Nº 591 - 23 de febrero de 2004
 
Hemeroteca Esta semana

De la vida pública/privada de Cascos

Veo una gran fotografía en el diario La Razón, del domingo 15 de febrero del año en curso. En la misma aparecen Juan Carlos Rodríguez Ibarra y Francisco Álvarez-Cascos, afectuosamente abrazados.
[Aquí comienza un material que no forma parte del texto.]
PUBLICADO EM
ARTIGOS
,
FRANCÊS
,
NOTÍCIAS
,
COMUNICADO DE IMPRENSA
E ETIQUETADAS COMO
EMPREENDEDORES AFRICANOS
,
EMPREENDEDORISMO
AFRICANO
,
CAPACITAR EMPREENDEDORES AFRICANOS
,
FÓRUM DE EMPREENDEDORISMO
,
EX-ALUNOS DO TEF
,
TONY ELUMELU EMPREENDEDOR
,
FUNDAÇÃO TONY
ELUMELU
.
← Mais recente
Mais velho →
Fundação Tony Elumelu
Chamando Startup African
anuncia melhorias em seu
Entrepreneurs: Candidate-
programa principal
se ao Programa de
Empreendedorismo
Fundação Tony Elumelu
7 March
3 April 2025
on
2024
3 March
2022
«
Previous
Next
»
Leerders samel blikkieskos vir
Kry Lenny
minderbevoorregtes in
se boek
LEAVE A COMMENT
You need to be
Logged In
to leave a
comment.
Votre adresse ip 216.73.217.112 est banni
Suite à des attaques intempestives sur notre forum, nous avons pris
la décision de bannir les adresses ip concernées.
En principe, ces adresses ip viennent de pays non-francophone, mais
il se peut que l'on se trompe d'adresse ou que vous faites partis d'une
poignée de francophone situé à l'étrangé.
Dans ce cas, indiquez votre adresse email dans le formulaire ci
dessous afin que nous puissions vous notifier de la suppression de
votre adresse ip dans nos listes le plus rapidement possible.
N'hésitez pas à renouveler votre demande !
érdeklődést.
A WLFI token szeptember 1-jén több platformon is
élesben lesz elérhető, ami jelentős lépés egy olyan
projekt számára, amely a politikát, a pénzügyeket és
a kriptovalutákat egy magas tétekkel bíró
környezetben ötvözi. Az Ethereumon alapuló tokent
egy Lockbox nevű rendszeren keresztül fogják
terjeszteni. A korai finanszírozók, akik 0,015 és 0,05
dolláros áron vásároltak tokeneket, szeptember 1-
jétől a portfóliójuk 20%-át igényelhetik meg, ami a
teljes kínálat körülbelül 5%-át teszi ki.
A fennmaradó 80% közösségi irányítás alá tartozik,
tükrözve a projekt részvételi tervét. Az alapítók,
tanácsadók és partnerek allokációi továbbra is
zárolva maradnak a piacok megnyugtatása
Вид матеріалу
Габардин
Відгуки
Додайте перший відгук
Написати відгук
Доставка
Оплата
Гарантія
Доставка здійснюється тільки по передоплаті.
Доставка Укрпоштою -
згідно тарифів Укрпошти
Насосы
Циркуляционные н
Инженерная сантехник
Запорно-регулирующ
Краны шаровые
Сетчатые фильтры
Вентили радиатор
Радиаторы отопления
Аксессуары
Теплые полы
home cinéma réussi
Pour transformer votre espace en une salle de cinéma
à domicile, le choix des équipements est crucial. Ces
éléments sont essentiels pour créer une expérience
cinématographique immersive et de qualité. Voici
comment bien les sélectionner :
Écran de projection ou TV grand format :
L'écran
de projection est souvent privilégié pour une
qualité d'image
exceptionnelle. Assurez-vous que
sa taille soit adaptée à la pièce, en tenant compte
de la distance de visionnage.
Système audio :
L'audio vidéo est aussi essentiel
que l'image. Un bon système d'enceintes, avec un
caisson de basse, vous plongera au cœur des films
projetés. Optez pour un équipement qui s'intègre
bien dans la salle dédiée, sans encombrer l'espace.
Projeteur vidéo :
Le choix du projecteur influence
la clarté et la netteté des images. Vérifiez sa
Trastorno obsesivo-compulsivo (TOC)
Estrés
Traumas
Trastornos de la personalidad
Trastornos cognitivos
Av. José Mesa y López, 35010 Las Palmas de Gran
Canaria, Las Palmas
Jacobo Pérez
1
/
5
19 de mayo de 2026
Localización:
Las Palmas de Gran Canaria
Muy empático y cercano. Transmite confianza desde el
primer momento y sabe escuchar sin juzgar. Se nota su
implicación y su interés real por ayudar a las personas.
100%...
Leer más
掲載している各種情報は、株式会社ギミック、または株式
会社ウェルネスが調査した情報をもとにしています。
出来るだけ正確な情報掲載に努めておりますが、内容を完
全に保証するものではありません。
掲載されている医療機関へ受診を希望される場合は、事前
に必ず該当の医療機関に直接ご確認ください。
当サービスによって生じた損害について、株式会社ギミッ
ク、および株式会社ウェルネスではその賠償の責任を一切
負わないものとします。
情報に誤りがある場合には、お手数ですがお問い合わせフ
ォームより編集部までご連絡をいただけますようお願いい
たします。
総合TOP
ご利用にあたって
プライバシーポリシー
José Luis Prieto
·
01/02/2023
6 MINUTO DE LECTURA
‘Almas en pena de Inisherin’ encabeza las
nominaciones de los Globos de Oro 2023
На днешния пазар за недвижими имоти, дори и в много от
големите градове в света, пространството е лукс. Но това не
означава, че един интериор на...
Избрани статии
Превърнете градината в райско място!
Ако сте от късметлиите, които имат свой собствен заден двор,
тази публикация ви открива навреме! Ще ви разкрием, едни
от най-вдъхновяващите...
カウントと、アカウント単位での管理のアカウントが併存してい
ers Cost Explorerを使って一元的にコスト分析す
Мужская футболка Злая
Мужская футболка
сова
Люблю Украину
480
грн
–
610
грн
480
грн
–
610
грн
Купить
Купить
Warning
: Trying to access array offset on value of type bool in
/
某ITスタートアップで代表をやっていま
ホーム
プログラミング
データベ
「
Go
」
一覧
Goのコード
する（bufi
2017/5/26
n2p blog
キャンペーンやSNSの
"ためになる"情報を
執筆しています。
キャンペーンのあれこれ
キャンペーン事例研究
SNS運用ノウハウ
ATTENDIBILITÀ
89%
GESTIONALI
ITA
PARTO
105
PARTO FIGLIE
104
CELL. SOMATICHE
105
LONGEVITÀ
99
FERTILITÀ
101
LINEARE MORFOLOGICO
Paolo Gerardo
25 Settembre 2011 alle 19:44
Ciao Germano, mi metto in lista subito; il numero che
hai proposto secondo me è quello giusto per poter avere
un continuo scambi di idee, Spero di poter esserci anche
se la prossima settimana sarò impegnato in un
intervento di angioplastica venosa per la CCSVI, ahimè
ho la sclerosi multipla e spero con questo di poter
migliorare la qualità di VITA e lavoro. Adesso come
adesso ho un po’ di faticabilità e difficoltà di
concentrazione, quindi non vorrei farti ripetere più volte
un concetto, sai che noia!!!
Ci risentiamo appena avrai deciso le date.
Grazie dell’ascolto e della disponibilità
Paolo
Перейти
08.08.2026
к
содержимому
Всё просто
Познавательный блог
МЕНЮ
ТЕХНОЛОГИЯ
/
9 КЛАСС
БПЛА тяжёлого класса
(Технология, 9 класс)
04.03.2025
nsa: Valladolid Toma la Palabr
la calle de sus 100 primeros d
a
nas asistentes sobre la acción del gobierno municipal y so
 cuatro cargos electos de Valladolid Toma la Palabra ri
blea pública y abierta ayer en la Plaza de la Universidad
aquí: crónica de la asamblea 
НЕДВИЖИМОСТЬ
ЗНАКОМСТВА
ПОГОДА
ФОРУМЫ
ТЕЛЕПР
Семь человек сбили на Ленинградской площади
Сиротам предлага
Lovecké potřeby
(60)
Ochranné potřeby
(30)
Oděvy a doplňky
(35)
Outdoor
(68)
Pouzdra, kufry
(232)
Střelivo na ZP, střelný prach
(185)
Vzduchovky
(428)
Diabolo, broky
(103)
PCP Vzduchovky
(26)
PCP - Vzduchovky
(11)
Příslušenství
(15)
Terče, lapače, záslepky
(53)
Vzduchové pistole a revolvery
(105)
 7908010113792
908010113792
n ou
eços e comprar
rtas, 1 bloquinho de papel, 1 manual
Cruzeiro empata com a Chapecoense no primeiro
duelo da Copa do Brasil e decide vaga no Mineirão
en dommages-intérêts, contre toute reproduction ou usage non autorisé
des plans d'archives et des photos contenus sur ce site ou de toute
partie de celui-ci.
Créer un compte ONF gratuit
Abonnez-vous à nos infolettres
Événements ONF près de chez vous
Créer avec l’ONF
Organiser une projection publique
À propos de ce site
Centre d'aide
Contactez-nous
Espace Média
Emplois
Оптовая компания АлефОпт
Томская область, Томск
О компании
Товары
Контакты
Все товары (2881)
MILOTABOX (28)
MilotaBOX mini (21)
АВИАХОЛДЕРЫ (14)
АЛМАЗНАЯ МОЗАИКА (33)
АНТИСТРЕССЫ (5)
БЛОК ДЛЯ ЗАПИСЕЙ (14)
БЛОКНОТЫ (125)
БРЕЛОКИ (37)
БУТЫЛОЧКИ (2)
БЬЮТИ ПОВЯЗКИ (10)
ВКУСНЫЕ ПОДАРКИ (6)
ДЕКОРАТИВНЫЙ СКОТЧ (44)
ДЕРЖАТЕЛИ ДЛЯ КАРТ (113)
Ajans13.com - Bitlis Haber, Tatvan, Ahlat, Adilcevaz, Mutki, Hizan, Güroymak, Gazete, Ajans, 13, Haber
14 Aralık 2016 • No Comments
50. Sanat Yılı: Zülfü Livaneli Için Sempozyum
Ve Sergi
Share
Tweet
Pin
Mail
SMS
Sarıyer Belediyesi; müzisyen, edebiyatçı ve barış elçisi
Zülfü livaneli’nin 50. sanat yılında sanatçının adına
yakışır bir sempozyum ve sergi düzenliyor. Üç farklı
El pie de foto lleva este título: “Rodríguez Ibarra se solidariza con Álvarez-Cascos por ser ‘víctima de los cotilleos y la indecencia’; el ministro pide respeto a la vida privada y reitera su rechazo a la ‘telebasura”. Al parecer, y por lo que deduzco, ambos políticos coincidieron en Plasencia con motivo de alguna inauguración de entre las muchas que estos días preelectorales realizan los ministros del Gobierno y, asimismo, su presidente, José María Aznar, aunque en ocasiones las inauguraciones sean perfectamente ficticias, como la sucedida en el aeropuerto de Barajas, cuyas obras de ampliación terminarán, como mínimo, dentro de un año largo o más.

El texto del referido pie de foto dice lo siguiente, reproduciendo un comunicado de Álvarez-Cascos: “Quiero agradecer pública y personalmente la solidaridad de Juan Carlos Rodríguez Ibarra, una prueba más de su talla personal (...) Quiero añadir que los que jamás hemos utilizado la vida privada para la crítica pública tenemos el derecho y, cada día más, el deber de combatir esa lacra social de la ‘telebasura’. El viernes, un día más, las cámaras de Telecinco, amparándose en su supuesta libertad de información, durante tres horas, se permitieron impedir que realizara su trabajo, el trabajo del que vive, una persona en la feria Arco, como se puede comprobar en el vídeo del programa emitido el viernes por la tarde en Telecinco. Quiero reiterar mi petición de respeto a la vida privada de todos. Y quiero reiterar mi rechazo a la ‘telebasura’ que vive constantemente de atentados contra el derecho al honor, el derecho a la imagen, el derecho a la intimidad personal y, como se ha visto el viernes, el derecho al trabajo de las personas honradas”.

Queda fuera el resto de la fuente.